### [TASK DIRECTIONS]
Leave out the pictures and restate the rest of the data exactly.

Data extracted from a collection:
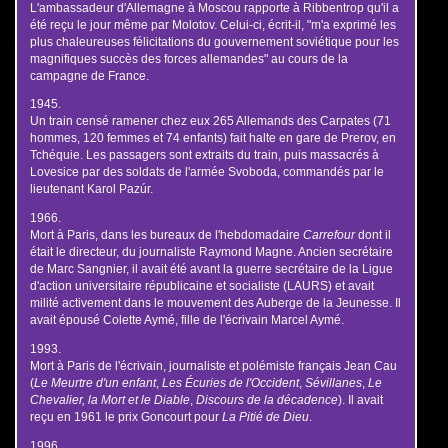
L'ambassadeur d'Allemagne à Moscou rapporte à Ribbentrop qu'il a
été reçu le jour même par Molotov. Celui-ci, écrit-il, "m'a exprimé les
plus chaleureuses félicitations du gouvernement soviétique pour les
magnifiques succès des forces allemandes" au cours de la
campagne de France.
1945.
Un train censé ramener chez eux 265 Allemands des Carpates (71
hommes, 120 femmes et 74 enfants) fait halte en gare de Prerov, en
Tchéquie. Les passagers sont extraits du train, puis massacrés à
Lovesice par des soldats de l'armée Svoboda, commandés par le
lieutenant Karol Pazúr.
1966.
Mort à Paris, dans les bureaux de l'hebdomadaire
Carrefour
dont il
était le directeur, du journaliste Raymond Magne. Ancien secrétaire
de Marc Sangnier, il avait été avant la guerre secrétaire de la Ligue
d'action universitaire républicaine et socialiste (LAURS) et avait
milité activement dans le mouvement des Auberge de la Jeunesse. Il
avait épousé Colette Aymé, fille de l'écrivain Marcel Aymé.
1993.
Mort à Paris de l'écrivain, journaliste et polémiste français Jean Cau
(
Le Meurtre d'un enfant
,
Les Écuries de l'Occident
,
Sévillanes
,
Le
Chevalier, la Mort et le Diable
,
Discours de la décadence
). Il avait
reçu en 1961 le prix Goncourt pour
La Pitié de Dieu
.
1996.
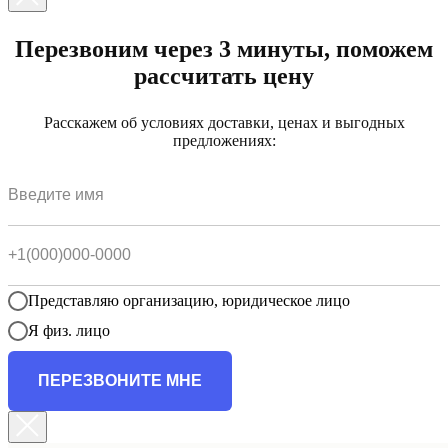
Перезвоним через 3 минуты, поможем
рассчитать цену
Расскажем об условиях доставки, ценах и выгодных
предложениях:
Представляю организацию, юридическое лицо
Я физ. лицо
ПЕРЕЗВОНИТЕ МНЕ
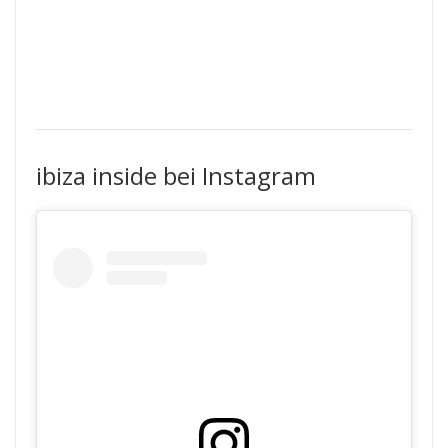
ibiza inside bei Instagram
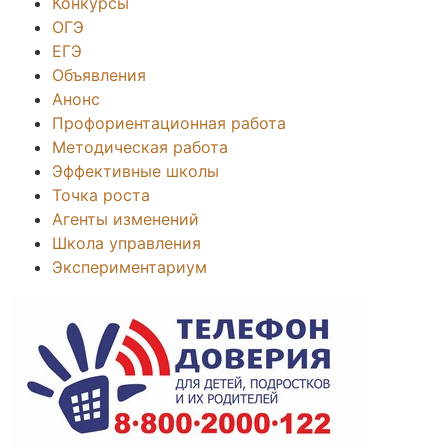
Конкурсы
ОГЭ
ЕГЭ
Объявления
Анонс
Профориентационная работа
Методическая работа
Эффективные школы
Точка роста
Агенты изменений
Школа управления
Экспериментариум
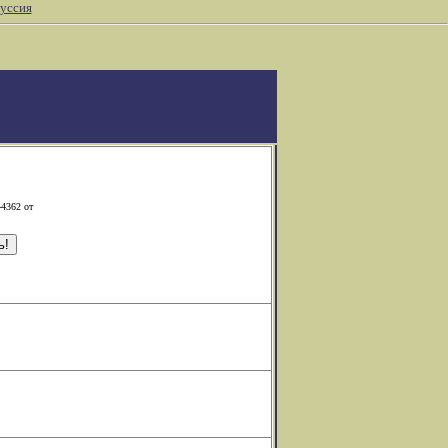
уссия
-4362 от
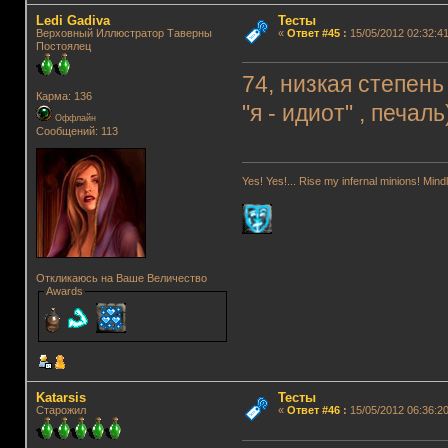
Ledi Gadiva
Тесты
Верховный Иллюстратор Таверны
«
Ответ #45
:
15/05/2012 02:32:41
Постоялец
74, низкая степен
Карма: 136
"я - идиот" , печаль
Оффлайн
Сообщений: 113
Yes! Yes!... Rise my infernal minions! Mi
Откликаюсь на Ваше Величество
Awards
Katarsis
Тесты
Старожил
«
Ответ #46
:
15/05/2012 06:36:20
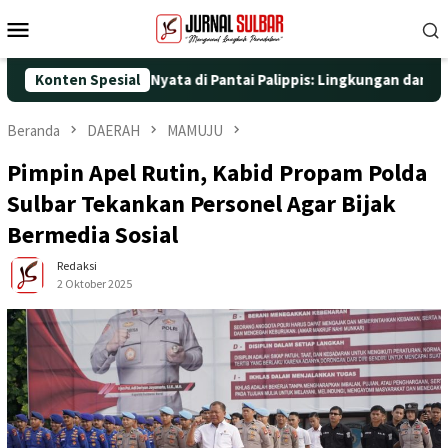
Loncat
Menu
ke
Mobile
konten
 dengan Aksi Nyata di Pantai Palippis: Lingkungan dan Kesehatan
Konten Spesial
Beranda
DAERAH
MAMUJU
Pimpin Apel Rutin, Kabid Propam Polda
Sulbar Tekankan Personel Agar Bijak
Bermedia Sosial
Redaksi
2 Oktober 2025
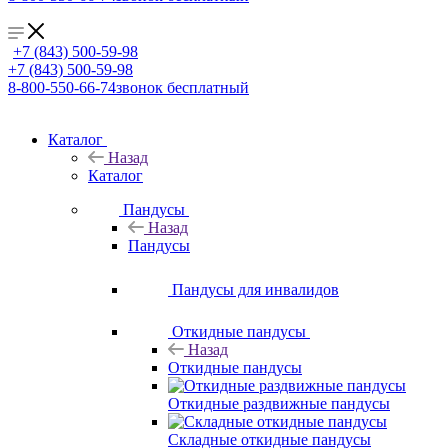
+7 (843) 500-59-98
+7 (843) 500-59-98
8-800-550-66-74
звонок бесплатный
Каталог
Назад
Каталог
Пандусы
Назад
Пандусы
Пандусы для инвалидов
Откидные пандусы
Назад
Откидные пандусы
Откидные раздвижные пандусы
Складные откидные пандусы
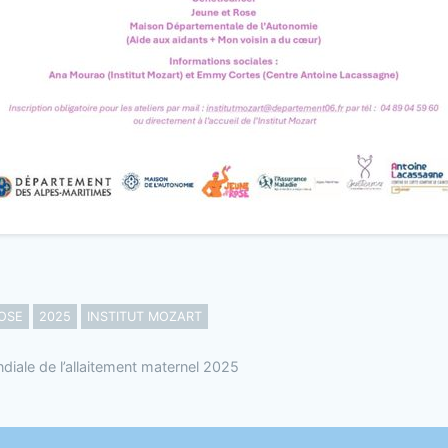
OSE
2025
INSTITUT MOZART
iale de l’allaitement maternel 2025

### [RESPONSE TO THIS EXERCISE]
L'ambassadeur d'Allemagne à Moscou rapporte à Ribbentrop qu'il a
été reçu le jour même par Molotov. Celui-ci, écrit-il, "m'a exprimé les
plus chaleureuses félicitations du gouvernement soviétique pour les
magnifiques succès des forces allemandes" au cours de la
campagne de France.
1945.
Un train censé ramener chez eux 265 Allemands des Carpates (71
hommes, 120 femmes et 74 enfants) fait halte en gare de Prerov, en
Tchéquie. Les passagers sont extraits du train, puis massacrés à
Lovesice par des soldats de l'armée Svoboda, commandés par le
lieutenant Karol Pazúr.
1966.
Mort à Paris, dans les bureaux de l'hebdomadaire
Carrefour
dont il
était le directeur, du journaliste Raymond Magne. Ancien secrétaire
de Marc Sangnier, il avait été avant la guerre secrétaire de la Ligue
d'action universitaire républicaine et socialiste (LAURS) et avait
milité activement dans le mouvement des Auberge de la Jeunesse. Il
avait épousé Colette Aymé, fille de l'écrivain Marcel Aymé.
1993.
Mort à Paris de l'écrivain, journaliste et polémiste français Jean Cau
(
Le Meurtre d'un enfant
,
Les Écuries de l'Occident
,
Sévillanes
,
Le
Chevalier, la Mort et le Diable
,
Discours de la décadence
). Il avait
reçu en 1961 le prix Goncourt pour
La Pitié de Dieu
.
1996.
Перезвоним через 3 минуты, поможем
рассчитать цену
Расскажем об условиях доставки, ценах и выгодных
предложениях:
Представляю организацию, юридическое лицо
Я физ. лицо
ПЕРЕЗВОНИТЕ МНЕ
ibiza inside bei Instagram
Конкурсы
ОГЭ
ЕГЭ
Объявления
Анонс
Профориентационная работа
Методическая работа
Эффективные школы
Точка роста
Агенты изменений
Школа управления
Экспериментариум
уссия
-4362 от
Ledi Gadiva
Тесты
Верховный Иллюстратор Таверны
«
Ответ #45
:
15/05/2012 02:32:41
Постоялец
74, низкая степен
Карма: 136
"я - идиот" , печаль
Оффлайн
Сообщений: 113
Yes! Yes!... Rise my infernal minions! Mi
Откликаюсь на Ваше Величество
Awards
Katarsis
Тесты
Старожил
«
Ответ #46
:
15/05/2012 06:36:20
Loncat
Menu
ke
Mobile
konten
 dengan Aksi Nyata di Pantai Palippis: Lingkungan dan Kesehatan
Konten Spesial
Beranda
DAERAH
MAMUJU
Pimpin Apel Rutin, Kabid Propam Polda
Sulbar Tekankan Personel Agar Bijak
Bermedia Sosial
Redaksi
2 Oktober 2025
+7 (843) 500-59-98
+7 (843) 500-59-98
8-800-550-66-74
звонок бесплатный
Каталог
Назад
Каталог
Пандусы
Назад
Пандусы
Пандусы для инвалидов
Откидные пандусы
Назад
Откидные пандусы
Откидные раздвижные пандусы
Складные откидные пандусы
OSE
2025
INSTITUT MOZART
iale de l’allaitement maternel 2025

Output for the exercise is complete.